*** PROVIDED RECORDS ***
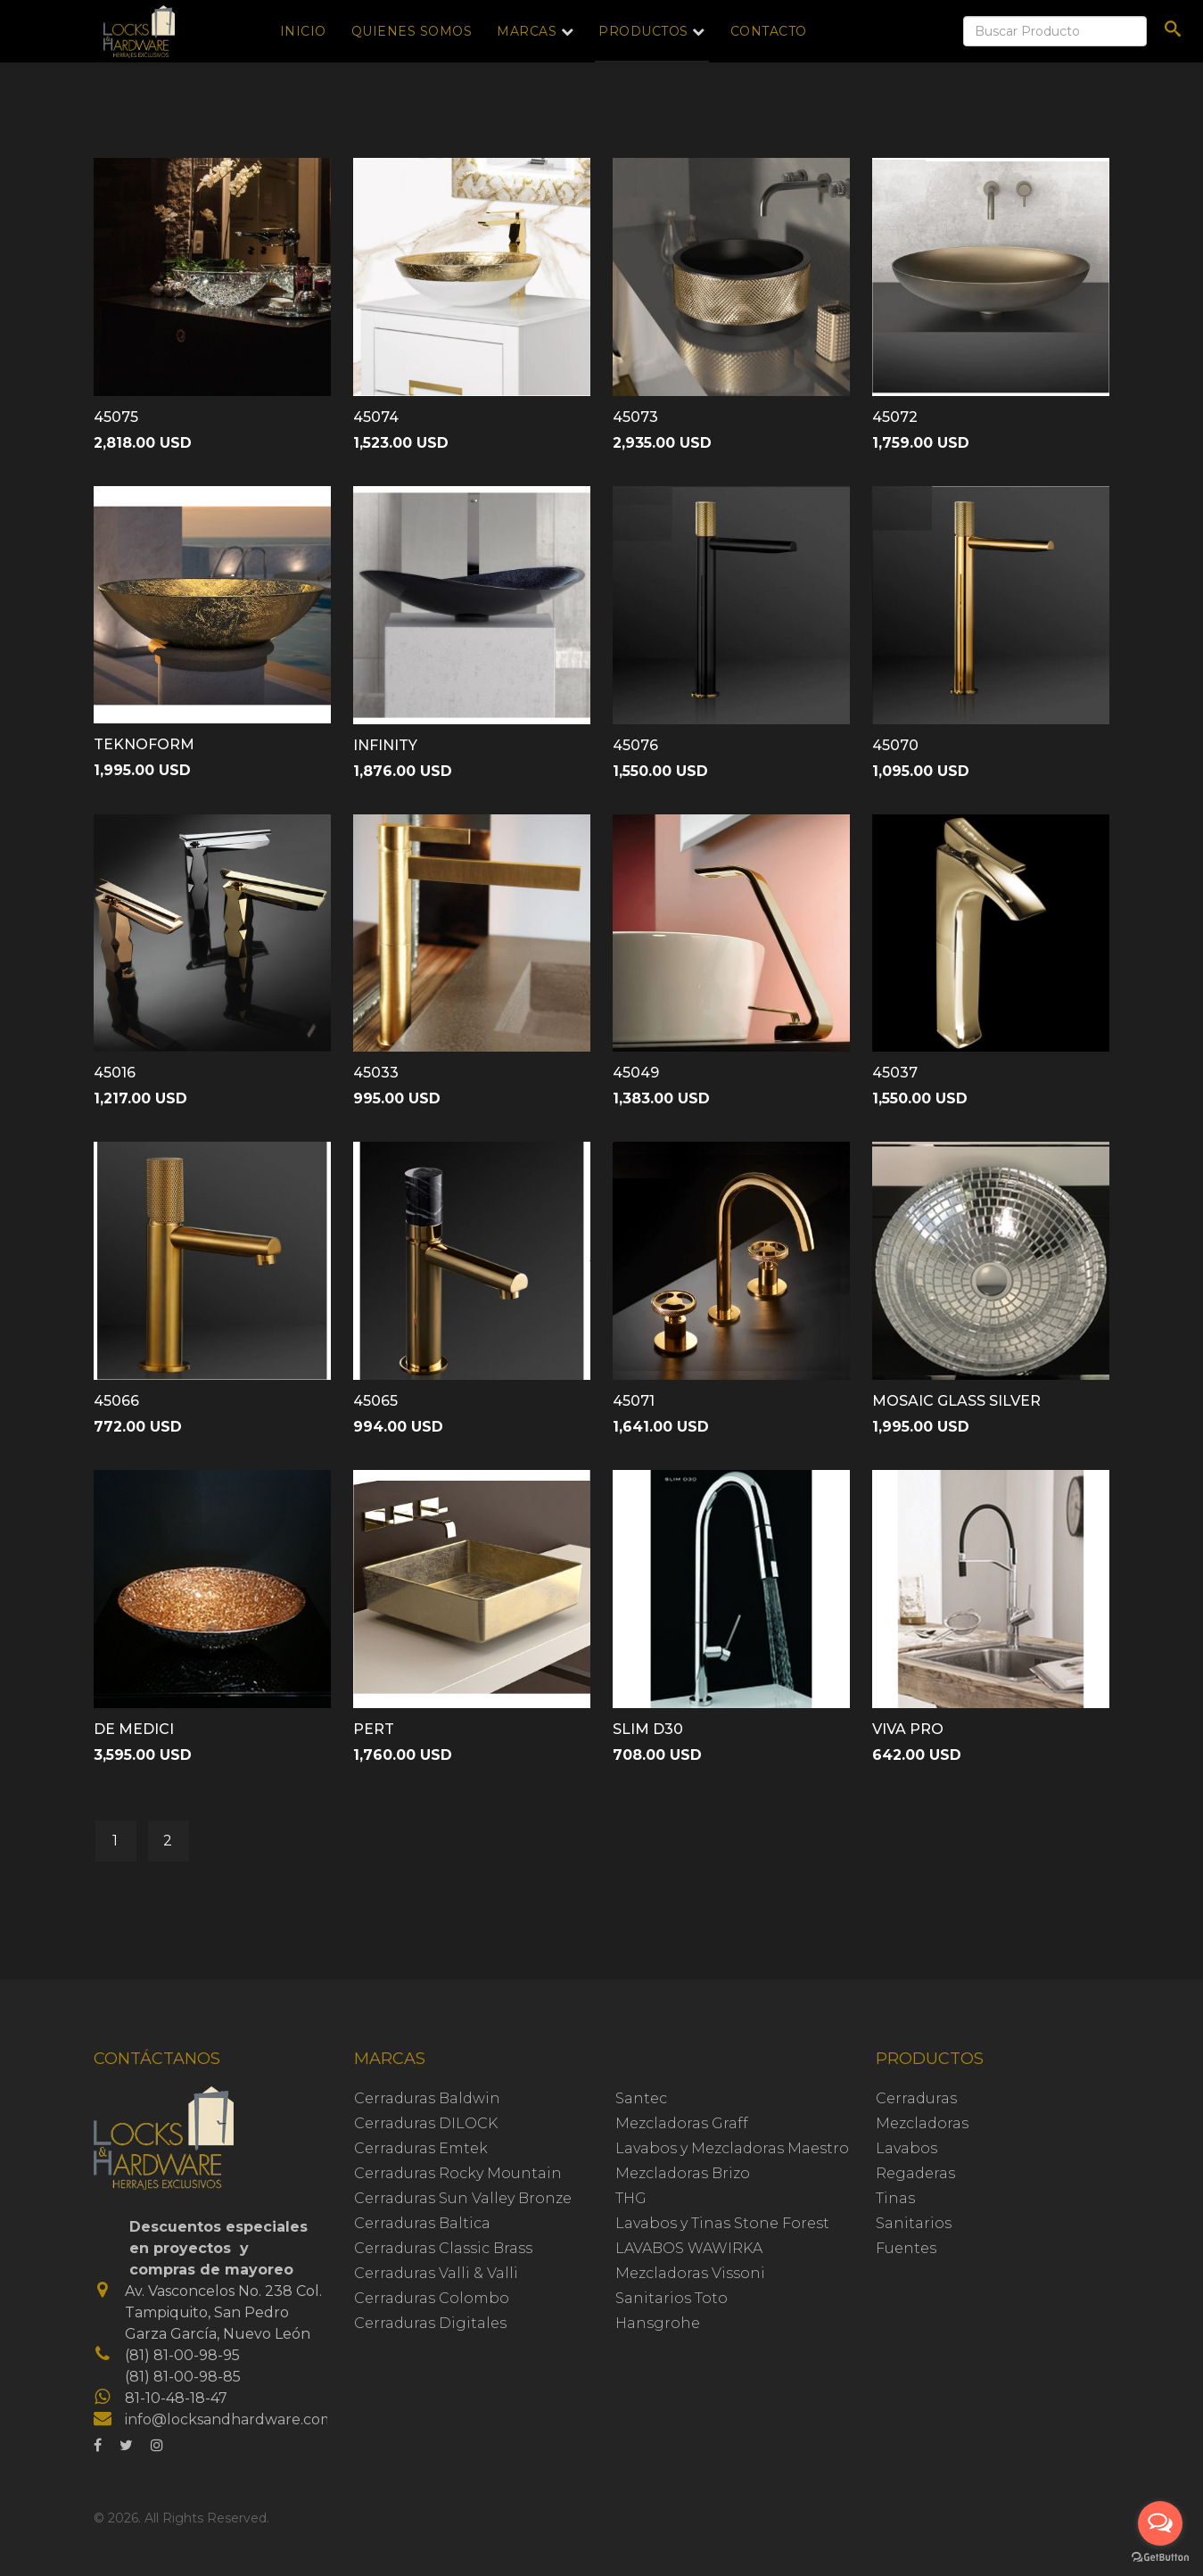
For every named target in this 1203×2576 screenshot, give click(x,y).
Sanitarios (914, 2223)
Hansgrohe (657, 2323)
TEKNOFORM (144, 744)
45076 (635, 745)
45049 (636, 1072)
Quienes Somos (412, 31)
*** End of PROVIDED RECORDS ***
_PROBLEM DETAILS:_ Reproduce the whole listing word for word, setting aside any pictures.

_TASK RESPONSE:_
For every named target in this 1203×2576 screenshot, give click(x,y).
Sanitarios (914, 2223)
Hansgrohe (657, 2323)
TEKNOFORM (144, 744)
45076 (635, 745)
45049 (636, 1072)
Quienes Somos (412, 31)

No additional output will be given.